Xiaogang Village in Anhui Province has become something of a household name in China since it pioneered the division of collective land into plots for every family 30 years ago.
And today, it is the laboratory for the country's latest rural reform.
In this round, farmers are leasing their land to other farms or companies and earning money from the leasing fees, and then finding jobs on farms or in cities.
Two years ago, 65-year-old Yan Jinchang and about 10 other households rented their 18 hectares of land to a Shanghai company-owned pig farm. In 2006, the firm built the pig farm on the property.
Yan, who took huge political risk in December 1978 for the experimental division of collective land, has been made the pig farm's manager because of his experience and leadership.
"We raise special pigs that produce lean pork; our meat sells well in Shanghai, and we are profitable," Yan said.
He now earns both from working on the farm and revenues from leasing the land use rights. About half the households whose land use rights have been leased to the pig farm have at least one family member working for the company.
"What this means is that our incomes have at least doubled since the land use rights transfer," said Yan. He now earns about 1,000 yuan, and each mu of land (1/15th of a hectare) he leases out can bring in an additional 500 yuan annually.
Farming households in Anhui can earn a maximum of 500 yuan per mu of crops a year.
Some households in Xiaogang have leased their land to a vineyard.
"The profit from growing grapes is 10 times that of raising other crops," the company's owner Yan Deyou said.
President Hu Jintao lauded the experiment's success during a recent tour of the village.

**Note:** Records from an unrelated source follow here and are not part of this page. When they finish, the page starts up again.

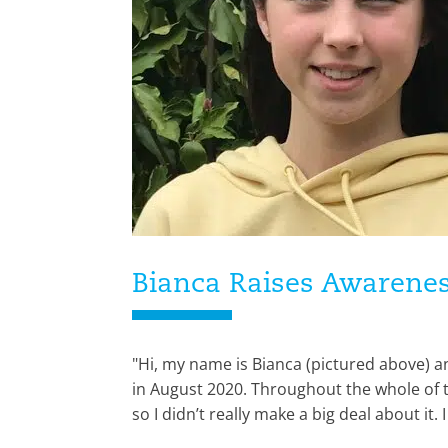
Bianca Raises Awarenes
"Hi, my name is Bianca (pictured above) a
in August 2020. Throughout the whole of th
so I didn’t really make a big deal about it. 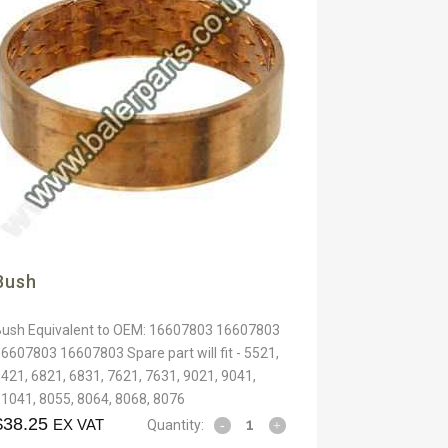
Bush
Bush Equivalent to OEM: 16607803 16607803
6607803 16607803 Spare part will fit - 5521,
421, 6821, 6831, 7621, 7631, 9021, 9041,
1041, 8055, 8064, 8068, 8076
$
38.25
EX VAT
Quantity: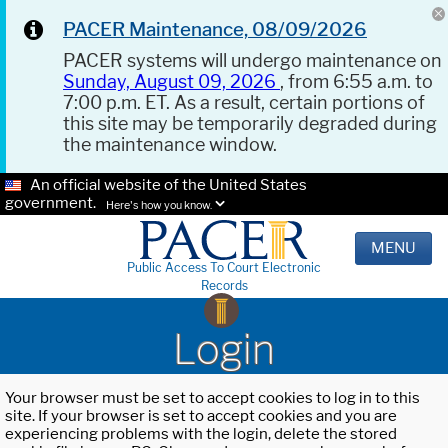
PACER Maintenance, 08/09/2026
PACER systems will undergo maintenance on
Sunday, August 09, 2026
, from 6:55 a.m. to
7:00 p.m. ET. As a result, certain portions of
this site may be temporarily degraded during
the maintenance window.
An official website of the United States
government.
Here's how you know.
MENU
Public Access To Court Electronic
Records
Login
Your browser must be set to accept cookies to log in to this
site. If your browser is set to accept cookies and you are
experiencing problems with the login, delete the stored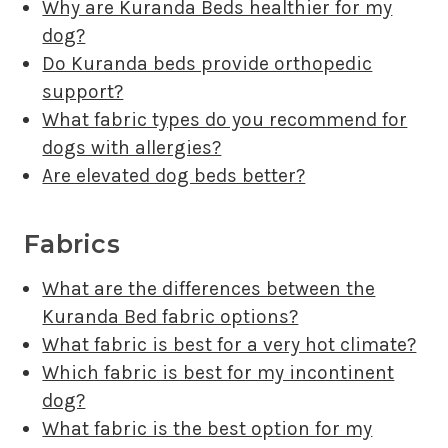
Why are Kuranda Beds healthier for my
dog?
Do Kuranda beds provide orthopedic
support?
What fabric types do you recommend for
dogs with allergies?
Are elevated dog beds better?
Fabrics
What are the differences between the
Kuranda Bed fabric options?
What fabric is best for a very hot climate?
Which fabric is best for my incontinent
dog?
What fabric is the best option for my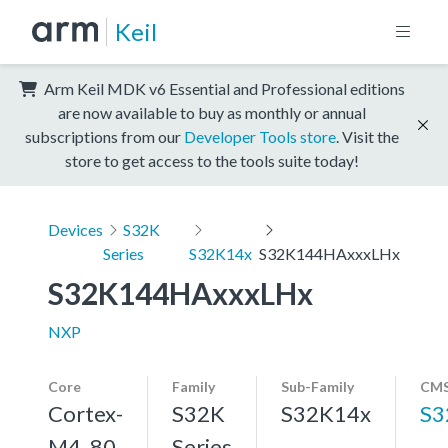
Keil
Arm Keil MDK v6 Essential and Professional editions
are now available to buy as monthly or annual
subscriptions from our
Developer Tools store
. Visit the
store to get access to the tools suite today!
Devices
S32K
Series
S32K14x
S32K144HAxxxLHx
S32K144HAxxxLHx
NXP
Core
Family
Sub-Family
CMS
Cortex-
S32K
S32K14x
S3
M4, 80
Series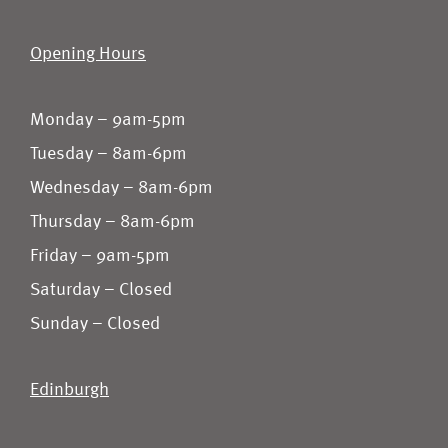
Opening Hours
Monday – 9am-5pm
Tuesday – 8am-6pm
Wednesday – 8am-6pm
Thursday – 8am-6pm
Friday – 9am-5pm
Saturday – Closed
Sunday – Closed
Edinburgh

He said the household contract responsibility system had greatly boosted local enthusiasm for, and success in, agricultural production.
While assuring rural dwellers the current land contractual relations will remain stable and unchanged for a long time, he encouraged the farmers to transfer land contract and management rights by various means as they wished.
Hu's comments are expected to be discussed at the third Plenary Session of the 17th Communist Party of China (CPC) Central Committee, running from today to Sunday.
Veteran rural development reformer Duan Yingbi said it's vital for every rural household to have their own land because of the sheer size of the country's rural population.
"It guarantees the livelihoods of poor, undereducated farmers," said Duan, who now works as president of China Poverty-alleviation Foundation.
He urged the legislative body to design a legal framework to protect the farmers' land contract rights and encourage transfers. "We should try our best to put farmers' interests under the legal umbrella."